▶ [Work to complete]
Exact copies of the lines from the one with "ventas@sairam.cl" through the last line of the entries, and no pictures, make up the answer.

(Material for this exercise begins)

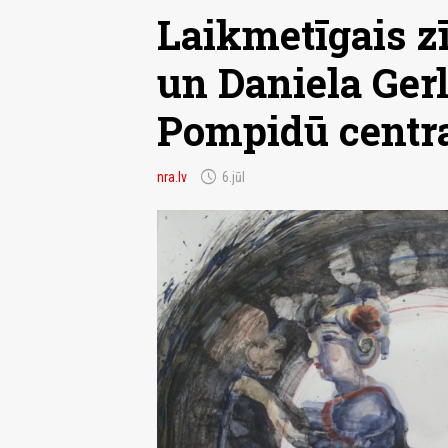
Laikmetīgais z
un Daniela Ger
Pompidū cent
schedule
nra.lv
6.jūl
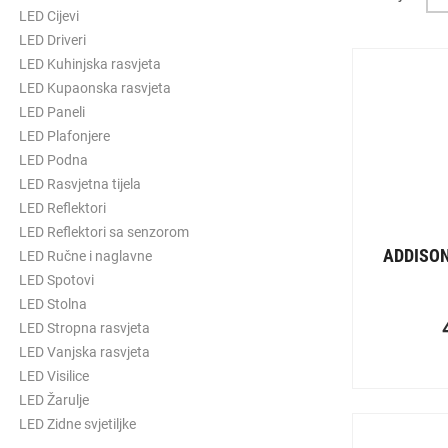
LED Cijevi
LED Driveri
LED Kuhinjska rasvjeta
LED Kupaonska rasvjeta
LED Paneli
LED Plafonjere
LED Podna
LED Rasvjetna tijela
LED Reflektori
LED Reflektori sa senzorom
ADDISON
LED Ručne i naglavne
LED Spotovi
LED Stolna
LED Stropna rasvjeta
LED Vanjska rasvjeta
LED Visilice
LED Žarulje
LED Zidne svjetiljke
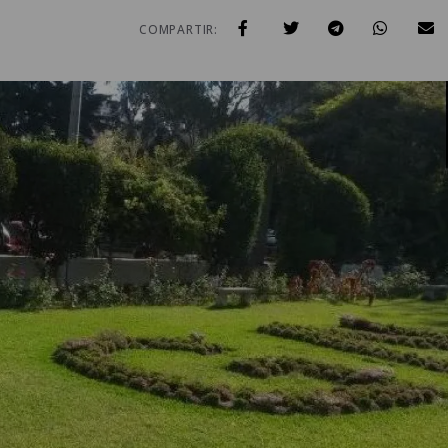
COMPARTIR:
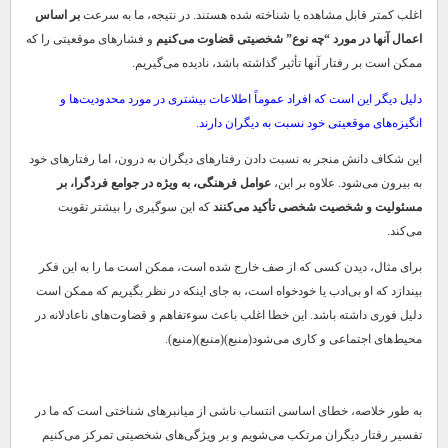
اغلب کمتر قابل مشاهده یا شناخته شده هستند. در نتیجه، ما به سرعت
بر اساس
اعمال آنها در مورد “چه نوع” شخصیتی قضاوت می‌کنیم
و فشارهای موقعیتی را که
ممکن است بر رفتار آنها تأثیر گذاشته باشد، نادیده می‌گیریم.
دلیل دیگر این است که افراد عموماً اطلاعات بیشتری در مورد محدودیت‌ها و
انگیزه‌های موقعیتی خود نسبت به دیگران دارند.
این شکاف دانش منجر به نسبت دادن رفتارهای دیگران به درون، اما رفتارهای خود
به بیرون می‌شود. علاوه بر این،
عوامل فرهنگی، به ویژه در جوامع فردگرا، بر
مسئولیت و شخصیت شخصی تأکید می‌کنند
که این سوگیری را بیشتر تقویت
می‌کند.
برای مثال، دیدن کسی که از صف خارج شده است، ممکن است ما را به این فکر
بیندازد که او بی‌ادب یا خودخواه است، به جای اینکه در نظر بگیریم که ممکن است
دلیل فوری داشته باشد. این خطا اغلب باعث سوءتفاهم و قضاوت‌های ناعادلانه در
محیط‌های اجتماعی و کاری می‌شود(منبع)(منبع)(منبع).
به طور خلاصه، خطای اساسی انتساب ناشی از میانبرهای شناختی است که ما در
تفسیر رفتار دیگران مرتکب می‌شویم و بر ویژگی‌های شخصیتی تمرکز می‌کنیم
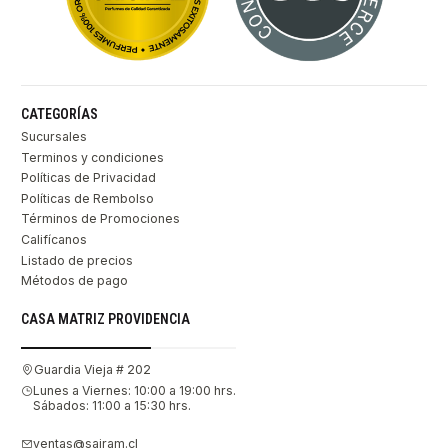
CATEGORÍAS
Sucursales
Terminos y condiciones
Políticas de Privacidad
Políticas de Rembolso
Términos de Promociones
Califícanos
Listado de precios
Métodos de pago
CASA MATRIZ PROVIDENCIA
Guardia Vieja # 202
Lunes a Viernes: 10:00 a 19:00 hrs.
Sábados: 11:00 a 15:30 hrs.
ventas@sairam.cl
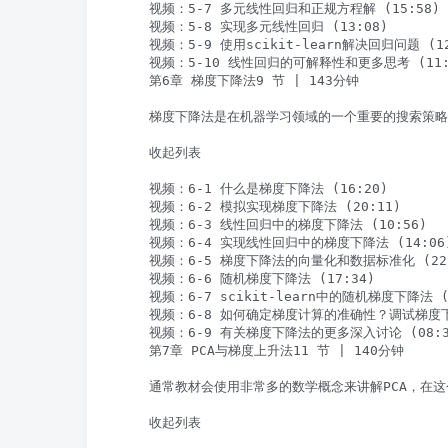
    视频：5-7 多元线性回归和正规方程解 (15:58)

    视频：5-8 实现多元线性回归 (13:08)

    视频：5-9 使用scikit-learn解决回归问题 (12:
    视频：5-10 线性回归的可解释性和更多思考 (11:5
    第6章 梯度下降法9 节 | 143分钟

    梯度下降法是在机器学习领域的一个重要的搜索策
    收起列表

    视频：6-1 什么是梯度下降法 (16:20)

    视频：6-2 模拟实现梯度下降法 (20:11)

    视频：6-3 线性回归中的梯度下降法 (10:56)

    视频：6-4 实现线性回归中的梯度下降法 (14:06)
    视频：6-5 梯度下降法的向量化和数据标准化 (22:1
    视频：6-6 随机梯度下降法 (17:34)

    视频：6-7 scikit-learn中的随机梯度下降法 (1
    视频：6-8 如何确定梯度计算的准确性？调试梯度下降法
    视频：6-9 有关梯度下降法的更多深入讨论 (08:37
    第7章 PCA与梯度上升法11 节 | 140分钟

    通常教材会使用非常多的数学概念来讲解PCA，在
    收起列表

(Material for this exercise ends)

▶ [Answer section]
ventas@sairam.cl
    视频：5-7 多元线性回归和正规方程解 (15:58)

    视频：5-8 实现多元线性回归 (13:08)

    视频：5-9 使用scikit-learn解决回归问题 (12:
    视频：5-10 线性回归的可解释性和更多思考 (11:5
    第6章 梯度下降法9 节 | 143分钟

    梯度下降法是在机器学习领域的一个重要的搜索策
    收起列表

    视频：6-1 什么是梯度下降法 (16:20)

    视频：6-2 模拟实现梯度下降法 (20:11)

    视频：6-3 线性回归中的梯度下降法 (10:56)

    视频：6-4 实现线性回归中的梯度下降法 (14:06)
    视频：6-5 梯度下降法的向量化和数据标准化 (22:1
    视频：6-6 随机梯度下降法 (17:34)

    视频：6-7 scikit-learn中的随机梯度下降法 (1
    视频：6-8 如何确定梯度计算的准确性？调试梯度下降法
    视频：6-9 有关梯度下降法的更多深入讨论 (08:37
    第7章 PCA与梯度上升法11 节 | 140分钟

    通常教材会使用非常多的数学概念来讲解PCA，在
    收起列表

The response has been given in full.